TASK DESCRIPTION: This exercise calls for copying every line below that holds the word "Hassan".

DATA FOR THIS TASK:
┌──
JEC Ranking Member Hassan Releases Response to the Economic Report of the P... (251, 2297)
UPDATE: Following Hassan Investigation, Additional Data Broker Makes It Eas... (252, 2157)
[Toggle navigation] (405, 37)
└──
┌──
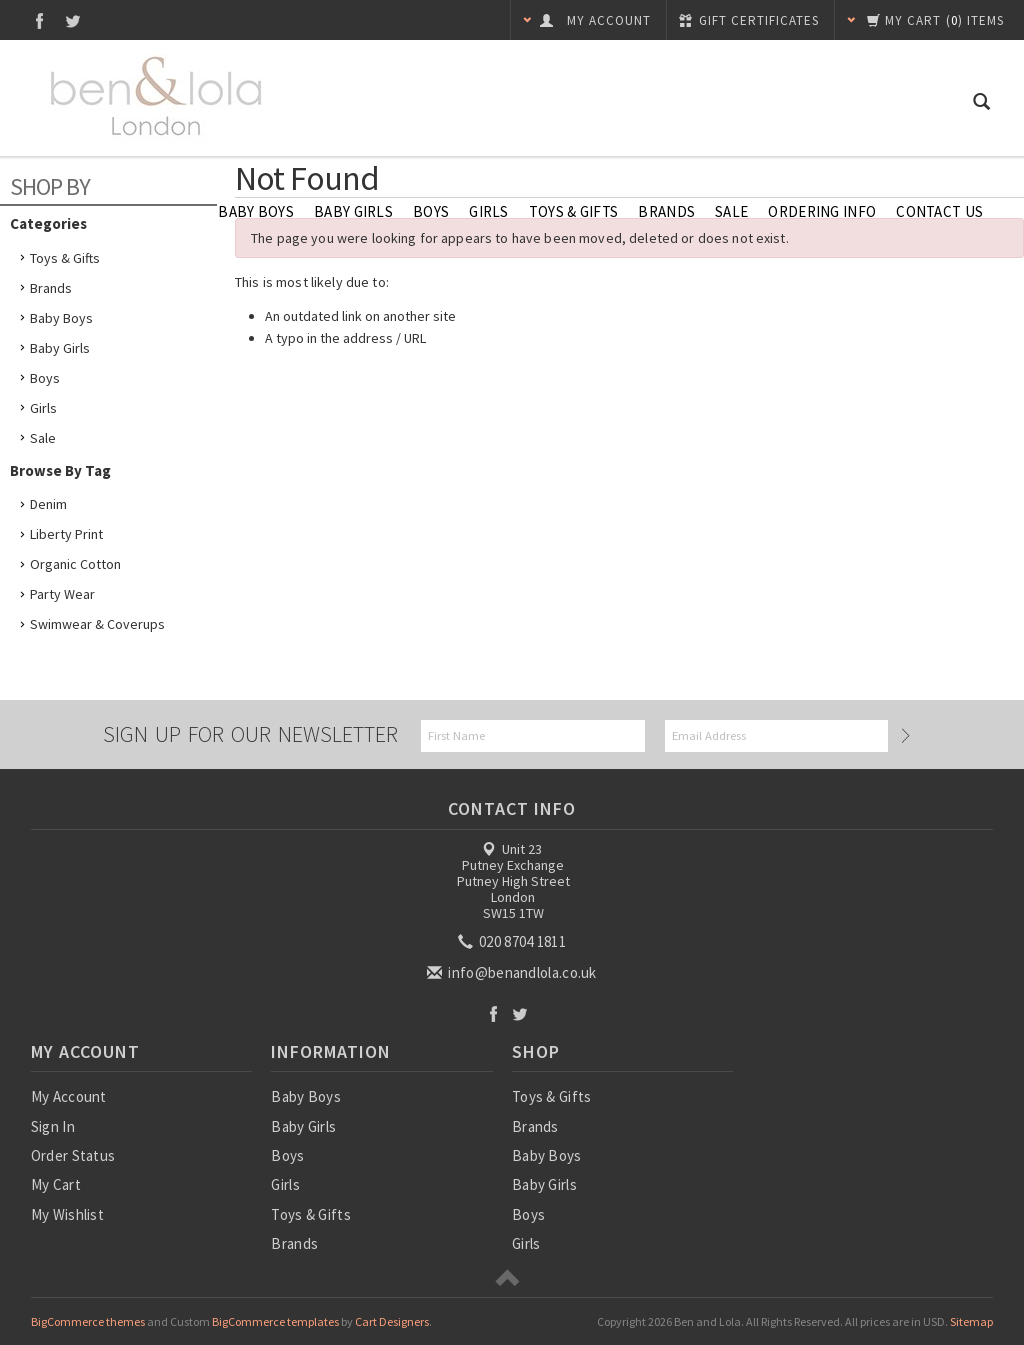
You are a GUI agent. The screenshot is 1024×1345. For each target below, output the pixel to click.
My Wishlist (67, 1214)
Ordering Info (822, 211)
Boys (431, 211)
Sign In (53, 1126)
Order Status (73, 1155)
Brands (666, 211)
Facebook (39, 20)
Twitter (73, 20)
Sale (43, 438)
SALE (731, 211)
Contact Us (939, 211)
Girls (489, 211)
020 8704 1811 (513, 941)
└──
COMPLETED EXERCISE:
JEC Ranking Member Hassan Releases Response to the Economic Report of the P... (251, 2297)
UPDATE: Following Hassan Investigation, Additional Data Broker Makes It Eas... (252, 2157)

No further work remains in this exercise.